§ **TASK INSTRUCTIONS**: Show all lines containing "false" from the data below.

§ **AVAILABLE RECORDS**:
|---|

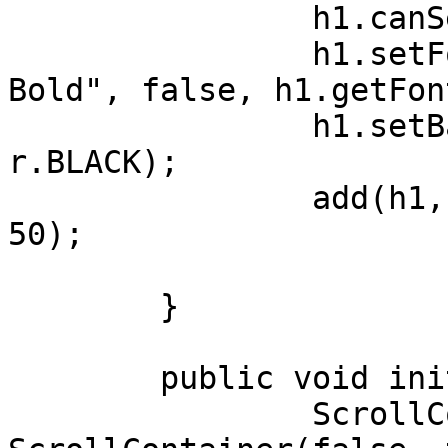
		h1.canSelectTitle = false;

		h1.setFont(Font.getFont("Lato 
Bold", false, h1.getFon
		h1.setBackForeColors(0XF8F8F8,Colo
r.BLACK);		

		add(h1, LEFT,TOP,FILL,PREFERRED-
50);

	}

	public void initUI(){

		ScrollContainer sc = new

|---|

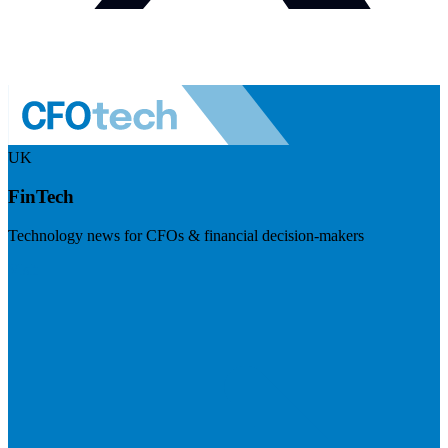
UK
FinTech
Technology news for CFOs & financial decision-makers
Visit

|---|

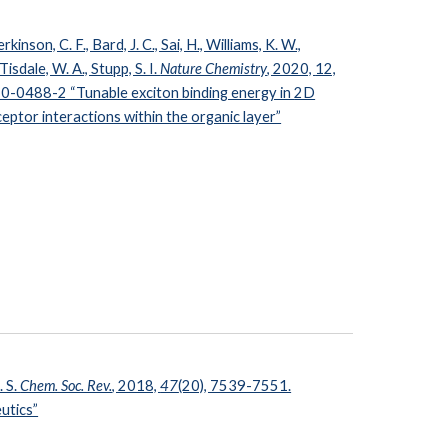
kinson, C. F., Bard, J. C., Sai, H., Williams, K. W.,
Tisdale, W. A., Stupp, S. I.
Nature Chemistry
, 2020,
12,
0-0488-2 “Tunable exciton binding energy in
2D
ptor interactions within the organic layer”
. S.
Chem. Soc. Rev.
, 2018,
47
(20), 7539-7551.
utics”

|---|

§ **SOLUTION TO THE PROBLEM**:
		h1.canSelectTitle = false;
Bold", false, h1.getFon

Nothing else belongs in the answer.